Lessons: Call Handling

This week we summarise the Lessons of the last 12 weeks and hopefully highlight the importance of getting it right from the start.
Courtesy of - Learning The Lessons
The Learning the Lessons Committee is a multi-agency committee established to disseminate and promote learning across the police service. Its members are: ACPO, APA, Home Office, IPCC, HMIC and the NPIA. The Committee produces bulletins with articles containing lessons from investigations.
Over the last 12 weeks we have looked at a number of scenarios where getting it right would very probably have saved a life or prevented an incident escalating. Here we summarise the findings.

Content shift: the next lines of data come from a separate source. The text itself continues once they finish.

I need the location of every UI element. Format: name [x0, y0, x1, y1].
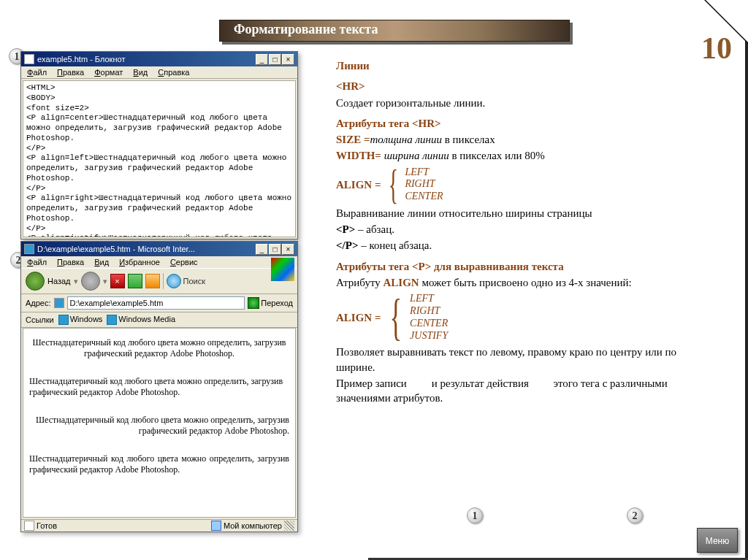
code-line: </P> [26, 184, 292, 194]
page-side-border [745, 0, 748, 560]
p-open: <P> – абзац. [336, 222, 716, 237]
code-line: <P align=left>Шестнадцатеричный код любо… [26, 153, 292, 183]
ie-titlebar: D:\example\example5.htm - Microsoft Inte… [21, 242, 297, 256]
minimize-button[interactable]: _ [256, 244, 268, 255]
back-label: Назад [47, 277, 71, 285]
address-input[interactable] [67, 296, 245, 310]
width-attr: WIDTH= ширина линии в пикселах или 80% [336, 148, 716, 163]
computer-icon [211, 521, 221, 531]
p-attr-desc: Атрибуту ALIGN может быть присвоено одно… [336, 275, 716, 290]
menu-file[interactable]: Файл [23, 257, 51, 267]
p-attributes-heading: Атрибуты тега <P> для выравнивания текст… [336, 259, 716, 274]
link-windows[interactable]: Windows [58, 315, 103, 325]
code-line: <P align=justify>Шестнадцатеричный код л… [26, 234, 292, 237]
paragraph-center: Шестнадцатеричный код любого цвета можно… [29, 337, 289, 359]
go-label: Переход [261, 299, 293, 307]
marker-inline-1: 1 [467, 507, 483, 523]
menu-edit[interactable]: Правка [53, 67, 88, 77]
close-button[interactable]: × [282, 244, 294, 255]
heading-lines: Линии [336, 58, 716, 73]
notepad-text-area[interactable]: <HTML> <BODY> <font size=2> <P align=cen… [23, 80, 296, 237]
hr-tag-label: <HR> [336, 79, 716, 93]
ie-links-bar: Ссылки Windows Windows Media [21, 312, 297, 328]
favicon-icon [58, 315, 69, 325]
zone-label: Мой компьютер [224, 521, 282, 530]
align-desc: Выравнивание линии относительно ширины с… [336, 206, 716, 220]
maximize-button[interactable]: □ [269, 244, 281, 255]
menu-help[interactable]: Справка [153, 67, 194, 77]
hr-attributes-heading: Атрибуты тега <HR> [336, 116, 716, 131]
code-line: <font size=2> [26, 104, 292, 114]
notepad-titlebar: example5.htm - Блокнот _ □ × [21, 52, 297, 66]
code-line: </P> [26, 224, 292, 234]
search-icon [167, 274, 181, 288]
ie-toolbar: Назад ▾ ▾ × Поиск [21, 268, 297, 294]
code-line: </P> [26, 144, 292, 154]
link-windows-media[interactable]: Windows Media [107, 315, 175, 325]
links-label: Ссылки [26, 315, 54, 324]
back-button[interactable] [26, 272, 45, 291]
ie-menu: Файл Правка Вид Избранное Сервис [21, 256, 297, 268]
close-button[interactable]: × [282, 54, 294, 65]
address-label: Адрес: [26, 299, 51, 307]
menu-view[interactable]: Вид [129, 67, 152, 77]
go-button[interactable]: Переход [248, 297, 293, 309]
menu-button[interactable]: Меню [697, 528, 738, 553]
resize-grip-icon[interactable] [284, 521, 294, 531]
notepad-window: example5.htm - Блокнот _ □ × Файл Правка… [20, 51, 298, 239]
align-brace-1: ALIGN = { LEFT RIGHT CENTER [336, 166, 716, 203]
windows-flag-icon [271, 258, 294, 281]
menu-view[interactable]: Вид [90, 257, 113, 267]
menu-favorites[interactable]: Избранное [115, 257, 164, 267]
menu-file[interactable]: Файл [23, 67, 51, 77]
justify-desc: Позволяет выравнивать текст по левому, п… [336, 345, 716, 375]
notepad-app-icon [24, 54, 34, 64]
ie-app-icon [24, 244, 34, 254]
notepad-title-text: example5.htm - Блокнот [37, 52, 125, 66]
ie-window: D:\example\example5.htm - Microsoft Inte… [20, 241, 298, 532]
notepad-menu: Файл Правка Формат Вид Справка [21, 66, 297, 79]
refresh-button[interactable] [128, 274, 142, 288]
maximize-button[interactable]: □ [269, 54, 281, 65]
minimize-button[interactable]: _ [256, 54, 268, 65]
hr-desc: Создает горизонтальные линии. [336, 96, 716, 110]
ie-status-bar: Готов Мой компьютер [21, 519, 297, 532]
content-column: Линии <HR> Создает горизонтальные линии.… [336, 53, 716, 407]
code-line: <HTML> [26, 83, 292, 93]
go-arrow-icon [248, 297, 259, 309]
size-attr: SIZE =толщина линии в пикселах [336, 132, 716, 147]
marker-inline-2: 2 [627, 507, 643, 523]
code-line: <P align=center>Шестнадцатеричный код лю… [26, 113, 292, 143]
document-icon [24, 521, 34, 531]
p-close: </P> – конец абзаца. [336, 238, 716, 253]
home-button[interactable] [145, 274, 160, 288]
code-line: <BODY> [26, 93, 292, 104]
menu-edit[interactable]: Правка [53, 257, 88, 267]
ie-content-area: Шестнадцатеричный код любого цвета можно… [23, 328, 296, 518]
slide-title: Форматирование текста [234, 22, 378, 37]
forward-button[interactable] [81, 272, 100, 291]
ie-address-bar: Адрес: Переход [21, 294, 297, 312]
example-line: Пример записи и результат действия этого… [336, 376, 716, 406]
status-text: Готов [37, 521, 57, 530]
paragraph-right: Шестнадцатеричный код любого цвета можно… [29, 415, 289, 437]
menu-format[interactable]: Формат [90, 67, 127, 77]
paragraph-left: Шестнадцатеричный код любого цвета можно… [29, 376, 289, 398]
align-brace-2: ALIGN = { LEFT RIGHT CENTER JUSTIFY [336, 293, 716, 342]
code-line: <P align=right>Шестнадцатеричный код люб… [26, 193, 292, 223]
ie-title-text: D:\example\example5.htm - Microsoft Inte… [37, 242, 195, 256]
search-button[interactable]: Поиск [167, 274, 205, 288]
search-label: Поиск [183, 277, 205, 285]
page-icon [54, 298, 64, 308]
menu-service[interactable]: Сервис [166, 257, 202, 267]
favicon-icon [107, 315, 117, 325]
paragraph-justify: Шестнадцатеричный код любого цвета можно… [29, 453, 289, 475]
stop-button[interactable]: × [110, 274, 125, 288]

The numbers in brackets refer to the week the incident was published.
The crucial importance of information
Getting information
Several cases highlighted the vital importance of recording information from the caller correctly.
• A call handler got the location of a fall wrong and police did not find the man who had fallen until he was dead [8].
Call handlers need to consider asking the caller to remain at the scene, or contact them again:
• A caller’s offer to stay and point out a man with head injuries to the police was rejected; the police did not have an exact location, failed to phone the caller back for more information and did not find the man until he was dead [2].
Recording information
Failure to record information word for word can have serious consequences:
• A woman rang to say her husband had threatened to kill himself and she could not contact him; this was recorded as him “intimating harm”, so the call was graded ‘priority’ rather than ‘immediate’ - he was then then found hanged [6].
• Because she did not understand the term, a call handler did not record the word ‘burn’ as where a man with head injuries was behaving strangely – police failed to find him as a result and he was later found dead in the water [2].
• When a woman said her ex-husband was definitely suicidal, this was recorded as her merely thinking he could be suicidal – he was then wrongly assessed as low risk [5].
Passing information on
The right information needs to reach the right people:
• A call handler dealing with a misrouted call about a rape attack had to pass on information to the right force while keeping the caller on the line. They missed a couple of digits from the caller’s phone number [1].
This can be a particular problem on handover:
• An oncoming shift was not briefed about concerns for a man who had threatened suicide [6].
Recognising and recording risk
Once information has been obtained, being able to recognise risk and grade a call correctly is key to how it is handled.
• Police missed a high risk of suicide because the man in question had not been emotional when they interviewed him in response to an earlier call and the call handler who took the later calls did not record his ex-wife’s concerns accurately [5].
• A woman was murdered when a call handler assumed information about a threat a former psychiatric patient had made to kill his wife was for information only, as it came from hospital staff [4].
• A call handler failed to carry out a risk assessment when a man reported threats by a colleague to kill himself [7]; in another case, a dispatcher who recognised a call had been wrongly graded did not re-grade the log [8].
Using resources effectively
At busy times, resources need to be efficiently allocated to match priorities:
• The force’s system did not alert supervisors to calls approaching the time limit for a response – police did not go to a woman complaining about an aggressive drunk in her house until two hours later – she had been raped [10].
• An automatic system to notify supervisors when dispatch times had been missed was not used, with staff required to ask supervisors to view the log instead; it took nine hours before a request was made to resource a call from the Ambulance Service [11].
The value of supervision
In several cases a supervisor’s input or advice could have made a difference, highlighting the need for systems to permit this:
• A supervisor might have had experience of a caller reporting his own suicide and realised the call was not a hoax [3].
• The call handler had no way of alerting a supervisor to a man threatening suicide without disrupting the call [9].
• When hospital staff reported a man threatening to kill his wife, the call handler did not bring it to the attention of a supervisor to assess the risk [4].
Training
Lack of effective training, including refresher training, is a major factor:
• A call handler did not know how to use the mapping system that would have given her the location of a man who had fallen [8].
• A call handler with a man threatening suicide on the phone had not been trained to deal with suicidal callers [9].
Working with others
The need for forces to liaise with neighbouring forces and other agencies has featured in previous bulletins:
• Police were too busy to attend when the ambulance service requested assistance in responding to a call, leaving the ambulance service to attend by themselves [11].
• Neither the ambulance service nor the police responded to a call about an unconscious man, because both assumed the other was dealing with it [12].